- [YOUR OBJECTIVE] Find the word "приемном" in the listing, and copy out each line where it turns up.

· · · · ·

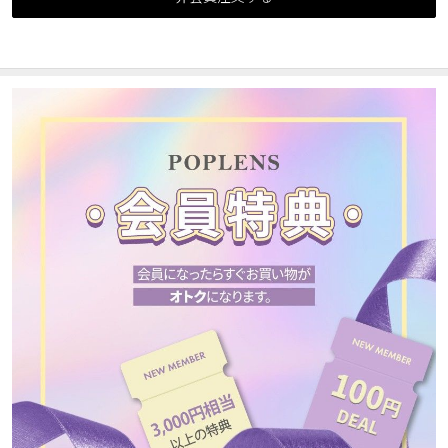
カスタマーサービス
ショッピングガイド
アプリダウンロード
INSTAGRAM
TWITTER
LINE
FACEBOOK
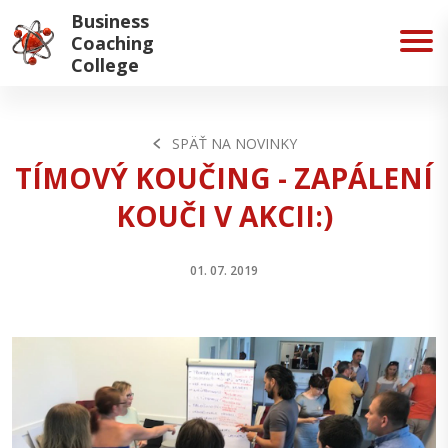
Business
Coaching
College
SPÄŤ NA NOVINKY
TÍMOVÝ KOUČING - ZAPÁLENÍ
KOUČI V AKCII:)
01. 07. 2019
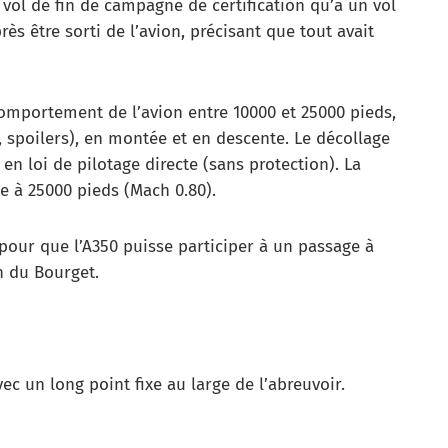
 vol de fin de campagne de certification qu’à un vol
ès être sorti de l’avion, précisant que tout avait
comportement de l’avion entre 10000 et 25000 pieds,
n, spoilers), en montée et en descente. Le décollage
en loi de pilotage directe (sans protection). La
e à 25000 pieds (Mach 0.80).
 pour que l’A350 puisse participer à un passage à
n du Bourget.
 un long point fixe au large de l’abreuvoir.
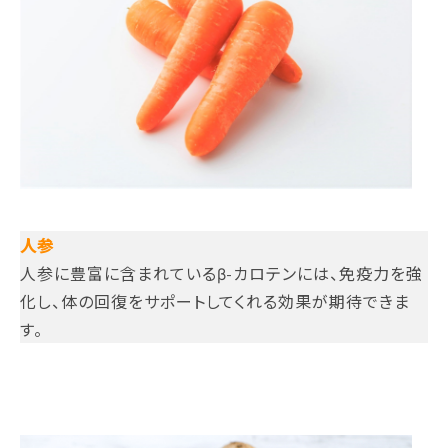
人参
人参に豊富に含まれているβ-カロテンには、免疫力を強
化し、体の回復をサポートしてくれる効果が期待できま
す。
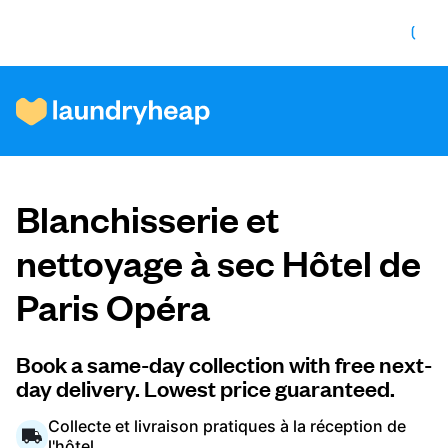
Comment ça fonctionne
Blanchisserie et
Prix et services
nettoyage à sec Hôtel de
Paris Opéra
À propos de nous
Book a same-day collection with free next-
day delivery. Lowest price guaranteed.
Pour les entreprises
Collecte et livraison pratiques à la réception de
l'hôtel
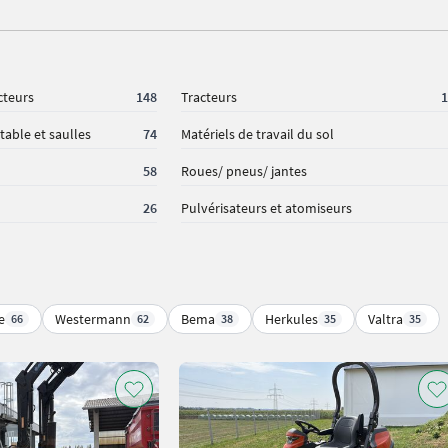
cteurs
148
Tracteurs
1
table et saulles
74
Matériels de travail du sol
58
Roues/ pneus/ jantes
26
Pulvérisateurs et atomiseurs
e
Westermann
Bema
Herkules
Valtra
66
62
38
35
35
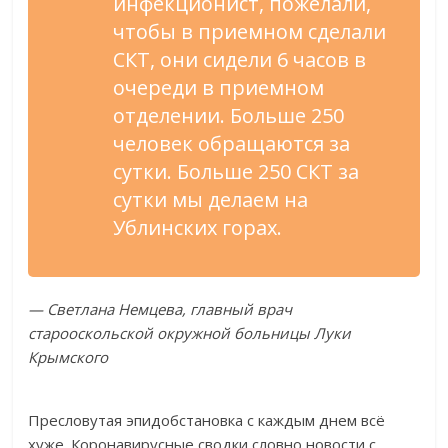
инфекционист, пожелали,
чтобы в приемном сделали
СКТ, они сидели 6 часов в
очереди в приемном
отделении. Больше 250
человек обращаются за
сутки. Больше 250 СКТ за
сутки мы делаем на
Ублинских горах.
— Светлана Немцева, главный врач
старооскольской окружной больницы Луки
Крымского
Пресловутая эпидобстановка с каждым днем всё
хуже. Коронавирусные сводки словно новости с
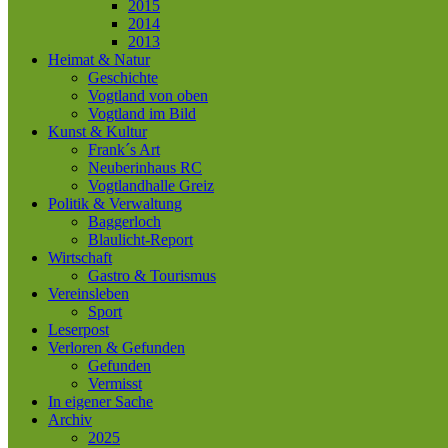
2015
2014
2013
Heimat & Natur
Geschichte
Vogtland von oben
Vogtland im Bild
Kunst & Kultur
Frank´s Art
Neuberinhaus RC
Vogtlandhalle Greiz
Politik & Verwaltung
Baggerloch
Blaulicht-Report
Wirtschaft
Gastro & Tourismus
Vereinsleben
Sport
Leserpost
Verloren & Gefunden
Gefunden
Vermisst
In eigener Sache
Archiv
2025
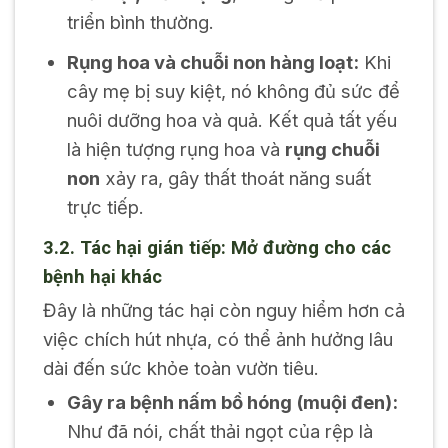
triển bình thường.
Rụng hoa và chuỗi non hàng loạt:
Khi
cây mẹ bị suy kiệt, nó không đủ sức để
nuôi dưỡng hoa và quả. Kết quả tất yếu
là hiện tượng rụng hoa và
rụng chuỗi
non
xảy ra, gây thất thoát năng suất
trực tiếp.
3.2. Tác hại gián tiếp: Mở đường cho các
bệnh hại khác
Đây là những tác hại còn nguy hiểm hơn cả
việc chích hút nhựa, có thể ảnh hưởng lâu
dài đến sức khỏe toàn vườn tiêu.
Gây ra bệnh nấm bồ hóng (muội đen):
Như đã nói, chất thải ngọt của rệp là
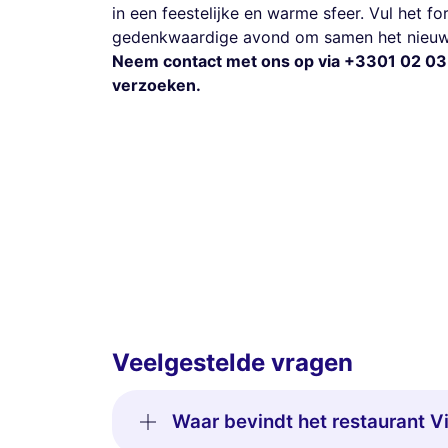
in een feestelijke en warme sfeer. Vul het fo
gedenkwaardige avond om samen het nieuwe 
Neem contact met ons op via +3301 02 03
verzoeken.
Veelgestelde vragen
Waar bevindt het restaurant Vi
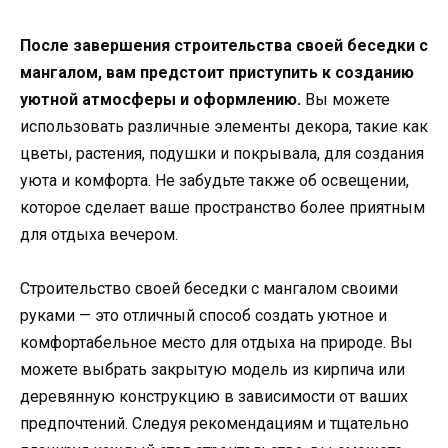
После завершения строительства своей беседки с
мангалом, вам предстоит приступить к созданию
уютной атмосферы и оформлению.
Вы можете
использовать различные элементы декора, такие как
цветы, растения, подушки и покрывала, для создания
уюта и комфорта. Не забудьте также об освещении,
которое сделает ваше пространство более приятным
для отдыха вечером.
Строительство своей беседки с мангалом своими
руками — это отличный способ создать уютное и
комфортабельное место для отдыха на природе. Вы
можете выбрать закрытую модель из кирпича или
деревянную конструкцию в зависимости от ваших
предпочтений. Следуя рекомендациям и тщательно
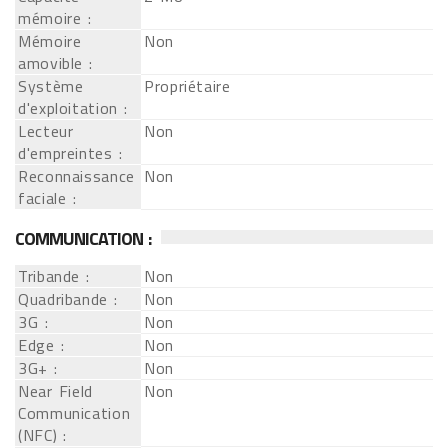
mémoire :
Mémoire
Non
amovible :
Système
Propriétaire
d'exploitation :
Lecteur
Non
d'empreintes :
Reconnaissance
Non
faciale :
COMMUNICATION :
Tribande :
Non
Quadribande :
Non
3G :
Non
Edge :
Non
3G+ :
Non
Near Field
Non
Communication
(NFC) :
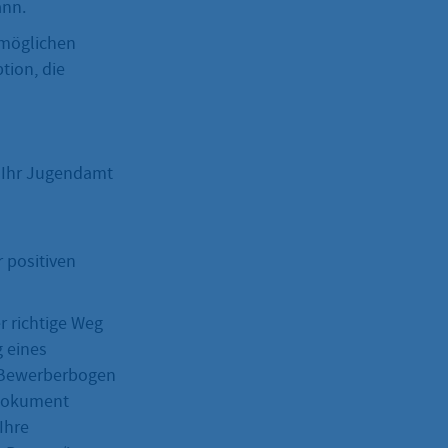
ann.
 möglichen
tion, die
r Ihr Jugendamt
 positiven
r richtige Weg
g eines
n Bewerberbogen
 Dokument
Ihre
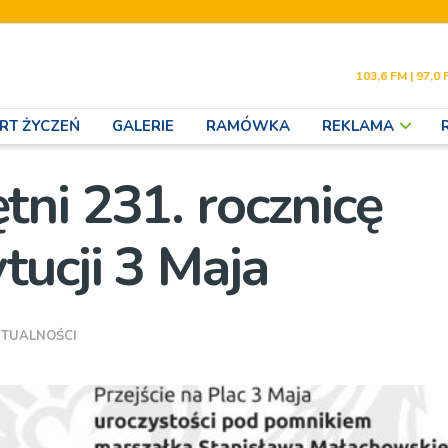
103,6 FM | 97,0 
RT ŻYCZEŃ
GALERIE
RAMÓWKA
REKLAMA
ni 231. rocznicę
tucji 3 Maja
TUALNOŚCI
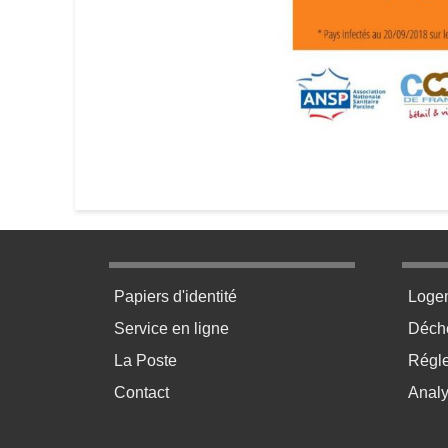
Menu pratique bas de page 1
Menu p
Papiers d'identité
Loge
Service en ligne
Déchè
La Poste
Régl
Contact
Anal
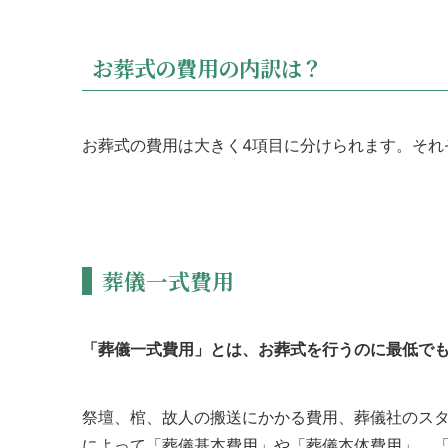
お葬式の費用の内訳は？
お葬式の費用は大きく4項目に分けられます。それ
葬儀一式費用
「葬儀一式費用」とは、お葬式を行うのに最低で
祭壇、棺、故人の搬送にかかる費用、葬儀社のス
によって「葬儀基本費用」や「葬儀本体費用」、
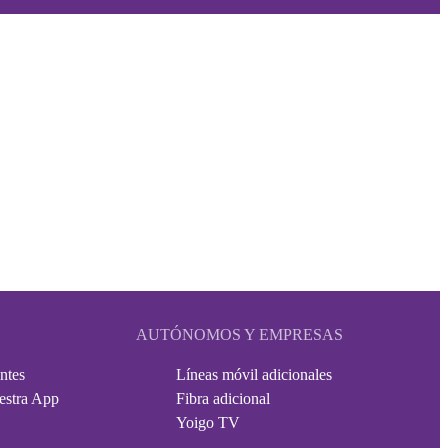
AUTÓNOMOS Y EMPRESAS
ntes
Líneas móvil adicionales
estra App
Fibra adicional
Yoigo TV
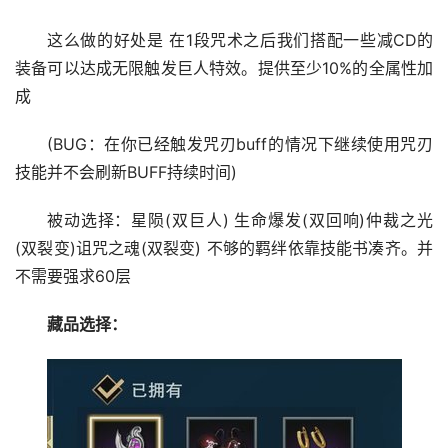
这么做的好处是 在1段咒术之后我们搭配一些减CD的
装备可以达成无限触发巨人特效。提供至少10%的全属性加
成
(BUG：在你已经触发咒刃buff的情况下继续使用咒刃
技能并不会刷新BUFF持续时间)
被动选择：星陨(双巨人) 生命爆发(双回响)仲裁之光 
(双裂变)诅咒之魂(双裂变) 不够的羁绊依靠技能书凑齐。并
不需要强求60层
藏品选择：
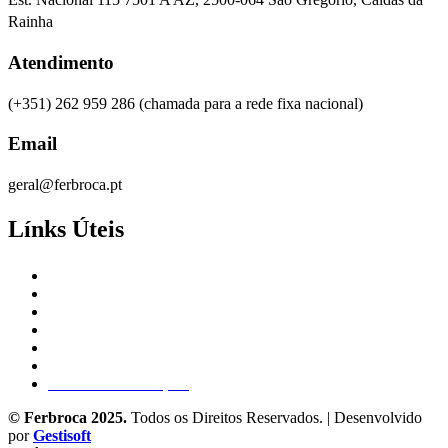
Rainha
Atendimento
(+351) 262 959 286
(chamada para a rede fixa nacional)
Email
geral@ferbroca.pt
Línks Úteis
Empresa
Produtos
Catálogos
Blog
Contactos
Política de Privacidade e Cookies
Livro de Reclamações
© Ferbroca 2025.
Todos os Direitos Reservados. | Desenvolvido
por
Gestisoft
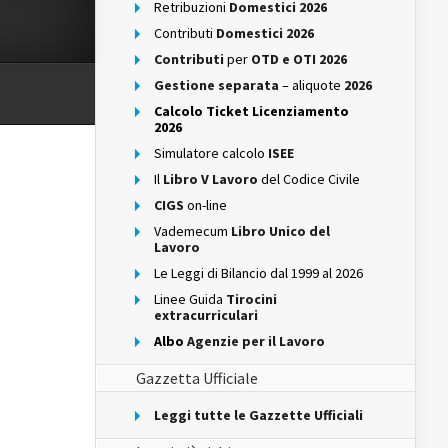
Retribuzioni
Domestici 2026
Contributi
Domestici 2026
Contributi
per
OTD e OTI 2026
Gestione separata
– aliquote
2026
Calcolo Ticket Licenziamento
2026
Simulatore calcolo
ISEE
Il
Libro V Lavoro
del Codice Civile
CIGS
on-line
Vademecum
Libro Unico del
Lavoro
Le Leggi di Bilancio dal 1999 al 2026
Linee Guida
Tirocini
extracurriculari
Albo
Agenzie per il Lavoro
Gazzetta Ufficiale
Leggi tutte le Gazzette Ufficiali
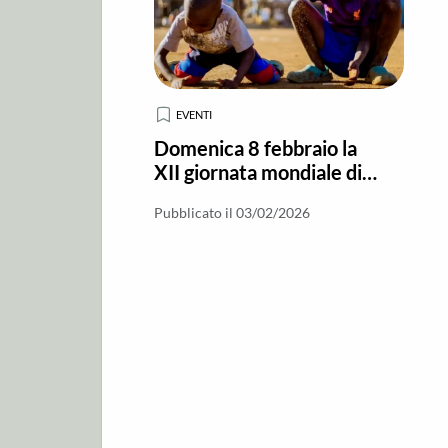
EVENTI
Domenica 8 febbraio la
XII giornata mondiale di
preghiera e riflessione
Pubblicato il 03/02/2026
contro la tratta di
persone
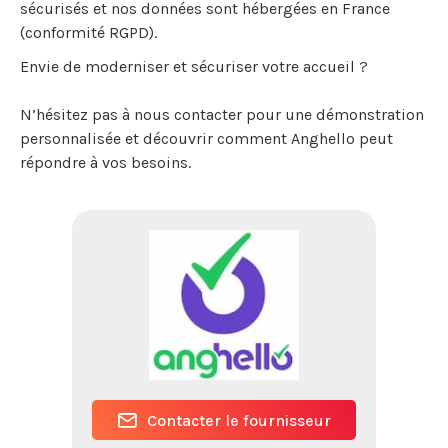
sécurisés et nos données sont hébergées en France
(conformité RGPD).
Envie de moderniser et sécuriser votre accueil ?
N’hésitez pas à nous contacter pour une démonstration
personnalisée et découvrir comment Anghello peut
répondre à vos besoins.
Contacter le fournisseur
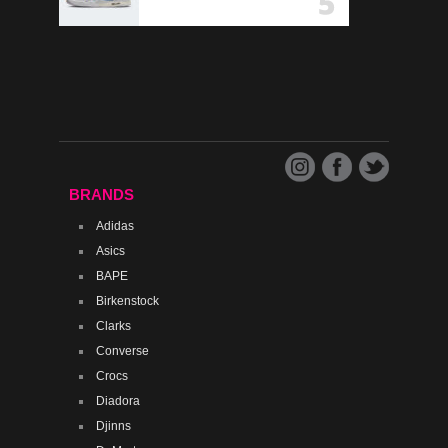
BRANDS
Adidas
Asics
BAPE
Birkenstock
Clarks
Converse
Crocs
Diadora
Djinns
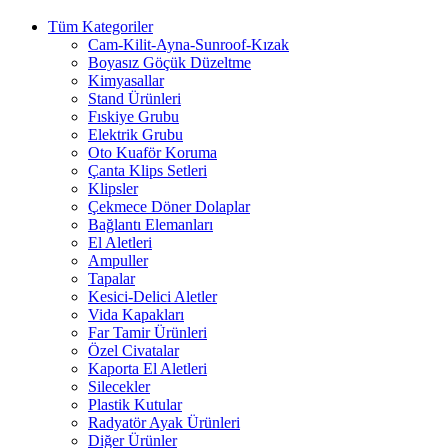
Tüm Kategoriler
Cam-Kilit-Ayna-Sunroof-Kızak
Boyasız Göçük Düzeltme
Kimyasallar
Stand Ürünleri
Fıskiye Grubu
Elektrik Grubu
Oto Kuaför Koruma
Çanta Klips Setleri
Klipsler
Çekmece Döner Dolaplar
Bağlantı Elemanları
El Aletleri
Ampuller
Tapalar
Kesici-Delici Aletler
Vida Kapakları
Far Tamir Ürünleri
Özel Civatalar
Kaporta El Aletleri
Silecekler
Plastik Kutular
Radyatör Ayak Ürünleri
Diğer Ürünler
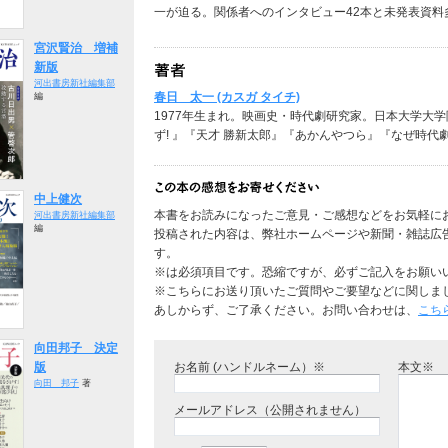
一が迫る。関係者へのインタビュー42本と未発表資料
宮沢賢治 増補
新版
河出書房新社編集部
春日 太一 (カスガ タイチ)
編
1977年生まれ。映画史・時代劇研究家。日本大学大
ず! 』『天才 勝新太郎』『あかんやつら』『なぜ時代
中上健次
本書をお読みになったご意見・ご感想などをお気軽に
河出書房新社編集部
編
投稿された内容は、弊社ホームページや新聞・雑誌広
す。
※は必須項目です。恐縮ですが、必ずご記入をお願い
※こちらにお送り頂いたご質問やご要望などに関しま
あしからず、ご了承ください。お問い合わせは、
こち
向田邦子 決定
お名前 (ハンドルネーム）※
本文※
版
向田 邦子
著
メールアドレス（公開されません）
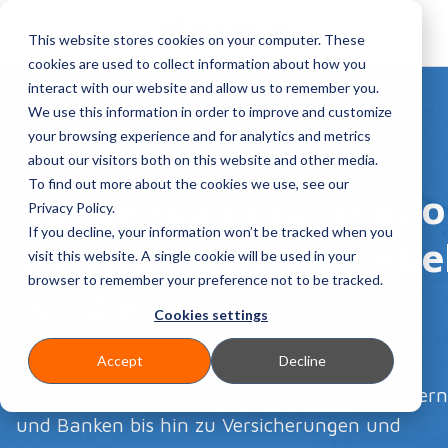
This website stores cookies on your computer. These
cookies are used to collect information about how you
interact with our website and allow us to remember you.
We use this information in order to improve and customize
WHITEPAPER
your browsing experience and for analytics and metrics
about our visitors both on this website and other media.
To find out more about the cookies we use, see our
Kundenkommunikatio
Privacy Policy.
If you decline, your information won’t be tracked when you
als strategischer Hebe
visit this website. A single cookie will be used in your
browser to remember your preference not to be tracked.
für die IT
Cookies settings
Accept
Decline
In vielen Unternehmen – von Energieversorgern
und Banken bis hin zu Versicherungen und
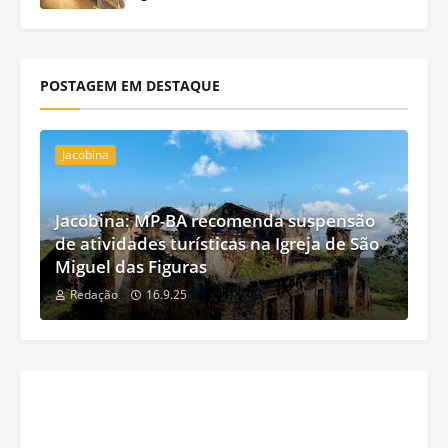
POSTAGEM EM DESTAQUE
Jacobina
Jacobina: MP-BA recomenda suspensão
de atividades turísticas na Igreja de São
Miguel das Figuras
Redação
16.9.25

· · · · ·

- [RESPONSE AREA]
чтобы в приемном сделали
очереди в приемном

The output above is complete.